Later that night, I stare into the darkness, with the weight of Frank’s disappearance pinning me down like lead, willing sleep to come, but it doesn’t.

Chapter 36

The moment daylight breaks, I whip back the duvet and throw on the first thing I find. I then scribble a note for Tom, and one for Daisy, saying an urgent job came up via text. I place Tom’s on the bedside table, and slide Daisy’s under her bedroom door, before slipping quietly out of the house, stomach twisted like a wrung-out rag.

I arrive at Waterlow Park in Highgate in just under twenty minutes. On the bridge, I retrieve the weapon from my handbag, which I wrapped and secured in a terry tea towel and a brick to give it extra weight, and drop it into the lake. Job done.

‘How’d it go, Bette Davis?’ Linda yells over the thunder of several kanga drills, the moment I step into Zelda’s lounge for our Monday morning meeting.

‘What?’ I say tetchily, inhaling a fug of musky smoke, cheap air freshener and the slight mist of doom. ‘What’s an old Hollywood movie star got to do with anything?’

‘Great disguise,’ Zelda smiles, pointing at my face, and it is only then I realise that in my haste to get away from an old chatty couple, with two barking dogs, at the exit gate of Waterlow Park half an hour ago, I forgot to remove my head scarf and dark glasses when I climbed into my car and I now look like a Hollywood diva.

‘Everything okay?’ Linda is sitting in an armchair, glasses perched on the bridge of her nose, iPad in hand. ‘No one saw you, right?’ I hesitate, for a nanosecond.
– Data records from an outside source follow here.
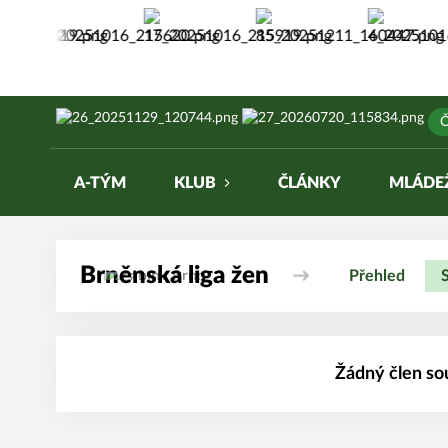
Žabiny Brno
Č
A-TÝM
KLUB
ČLÁNKY
MLÁDE
Brněnská liga žen
Přehled
Žádný člen so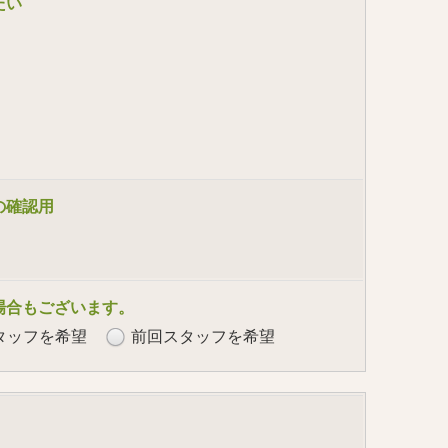
たい
の確認用
場合もございます。
タッフを希望
前回スタッフを希望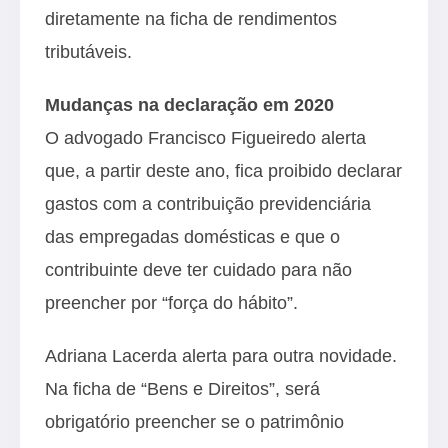
diretamente na ficha de rendimentos
tributáveis.
Mudanças na declaração em 2020
O advogado Francisco Figueiredo alerta
que, a partir deste ano, fica proibido declarar
gastos com a contribuição previdenciária
das empregadas domésticas e que o
contribuinte deve ter cuidado para não
preencher por “força do hábito”.
Adriana Lacerda alerta para outra novidade.
Na ficha de “Bens e Direitos”, será
obrigatório preencher se o patrimônio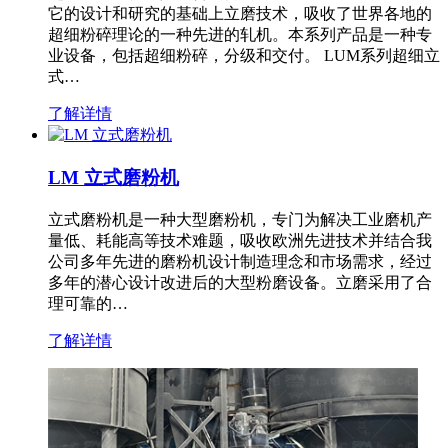
它的设计和研究的基础上立磨技术，吸收了世界各地的
超细粉碎理论的一种先进的轧机。本系列产品是一种专
业设备，包括超细粉碎，分级和交付。 LUM系列超细立
式…
了解详情
LM 立式磨粉机
立式磨粉机是一种大型磨粉机，专门为解决工业磨机产
量低、耗能高等技术难题，吸收欧洲先进技术并结合我
公司多年先进的磨粉机设计制造理念和市场需求，经过
多年的潜心设计改进后的大型粉磨设备。立磨采用了合
理可靠的…
了解详情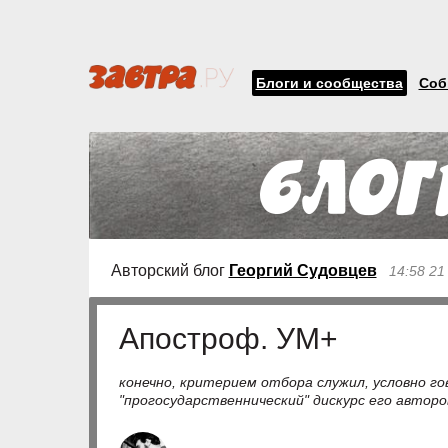
Блоги и сообщества
Соб
Авторский блог
Георгий Судовцев
14:58 21
Апостроф. УМ+
конечно, критерием отбора служил, условно го
"прогосударственнический" дискурс его авторо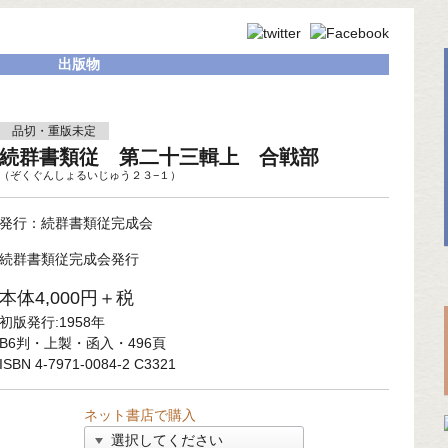
出版物
品切・重版未定
続群書類従 第二十三輯上 合戦部
（ぞくぐんしょるいじゅう２３−１）
発行：続群書類従完成会
続群書類従完成会発行
本体4,000円＋税
初版発行:1958年
B6判・上製・函入・496頁
ISBN 4-7971-0084-2 C3321
ネット書店で購入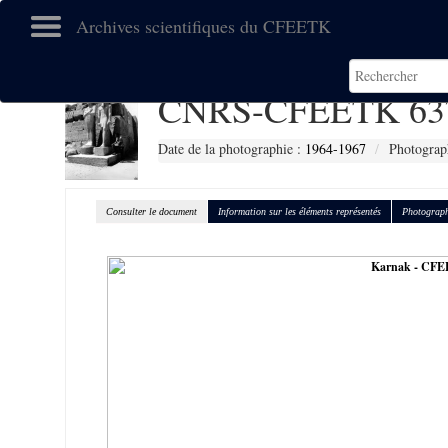
Archives scientifiques du CFEETK
CNRS-CFEETK 63
Date de la photographie :
1964-1967
Photograph
Consulter le document
Information sur les éléments représentés
Photograph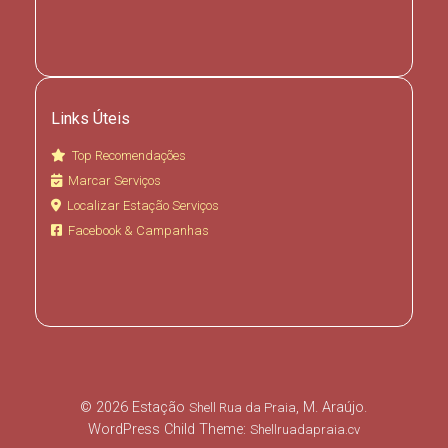
Links Úteis
Top Recomendações
Marcar Serviços
Localizar Estação Serviços
Facebook & Campanhas
© 2026 Estação
, M. Araújo.
Shell Rua da Praia
WordPress Child Theme:
Shellruadapraia.cv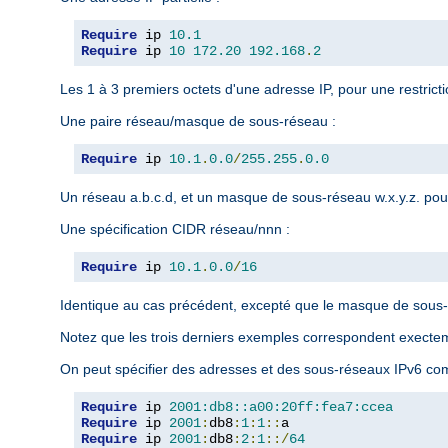
Require
 ip 
10.1
Require
 ip 
10
172.20
192.168
.
2
Les 1 à 3 premiers octets d'une adresse IP, pour une restrict
Une paire réseau/masque de sous-réseau :
Require
 ip 
10.1
.
0.0
/
255.255
.
0.0
Un réseau a.b.c.d, et un masque de sous-réseau w.x.y.z. pour
Une spécification CIDR réseau/nnn :
Require
 ip 
10.1
.
0.0
/
16
Identique au cas précédent, excepté que le masque de sous-r
Notez que les trois derniers exemples correspondent exect
On peut spécifier des adresses et des sous-réseaux IPv6 com
Require
 ip 
2001:db8::a00:20ff:fea7:ccea
Require
 ip 
2001
:
db8
:
1
:
1
::
Require
 ip 
2001
:
db8
:
2
:
1
::/
64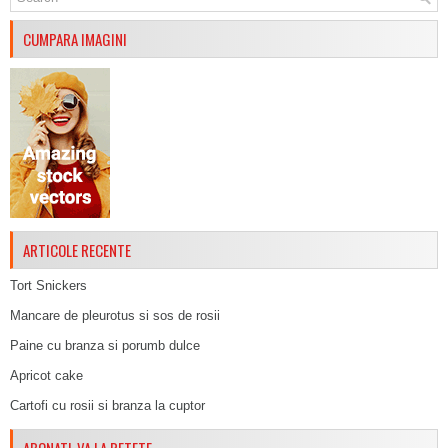
CUMPARA IMAGINI
ARTICOLE RECENTE
Tort Snickers
Mancare de pleurotus si sos de rosii
Paine cu branza si porumb dulce
Apricot cake
Cartofi cu rosii si branza la cuptor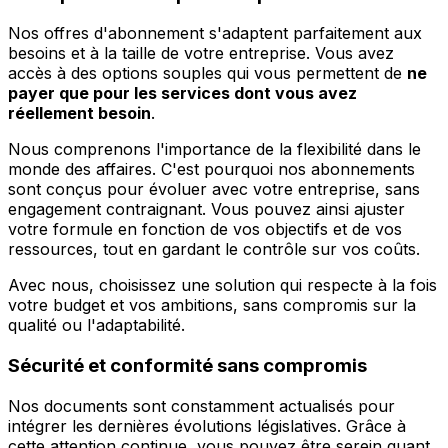
Nos offres d'abonnement s'adaptent parfaitement aux
besoins et à la taille de votre entreprise. Vous avez
accès à des options souples qui vous permettent de
ne
payer que pour les services dont vous avez
réellement besoin
.
Nous comprenons l'importance de la flexibilité dans le
monde des affaires. C'est pourquoi nos abonnements
sont conçus pour évoluer avec votre entreprise, sans
engagement contraignant. Vous pouvez ainsi ajuster
votre formule en fonction de vos objectifs et de vos
ressources, tout en gardant le contrôle sur vos coûts.
Avec nous, choisissez une solution qui respecte à la fois
votre budget et vos ambitions, sans compromis sur la
qualité ou l'adaptabilité.
Sécurité et conformité sans compromis
Nos documents sont constamment actualisés pour
intégrer les dernières évolutions législatives. Grâce à
cette attention continue, vous pouvez être serein quant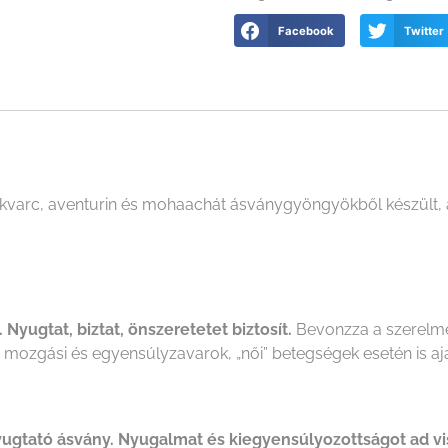
Facebook
Twitter
varc, aventurin és mohaachát ásványgyöngyökből készült, ac
 Nyugtat, biztat, önszeretetet biztosít.
Bevonzza a szerelmet
k, mozgási és egyensúlyzavarok, „női” betegségek esetén is ajá
nyugtató ásvány. Nyugalmat és kiegyensúlyozottságot ad v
I can’t tell them about the frantic dogs and the elderly couple. It might make them anxious. ‘How’s the injury? Is that why you’re wearing the sunnies? Sorry, I didn’t think.’

‘It’s just a scratch,’ I say, dismissively, ‘concealer is a godsend.’ I look at two flowery mugs on the coffee table, trembling from the vibration of a blaring dumper going up the shared driveway. ‘Everything went to plan,’ I confirm, pulling off my sunglasses and untying my headscarf. ‘No one saw me.’

‘Well, you should try telling your face that,’ Linda snuffles.

‘Sorry, Linda. I barely slept.’

‘How’re you feeling after the fall?’ Zelda asks. I tell her that I’m fine now. It was a fuss over nothing. ‘And you’re definitely sure no one saw you in the park.’ Zelda looks at me anxiously.

‘Yesss,’ I hiss, annoyed. The dog owners saw me in the park, but they didn’t witness me chucking the weapon into the lake. So, technically, I’m not lying. ‘The letter opener has vanished.’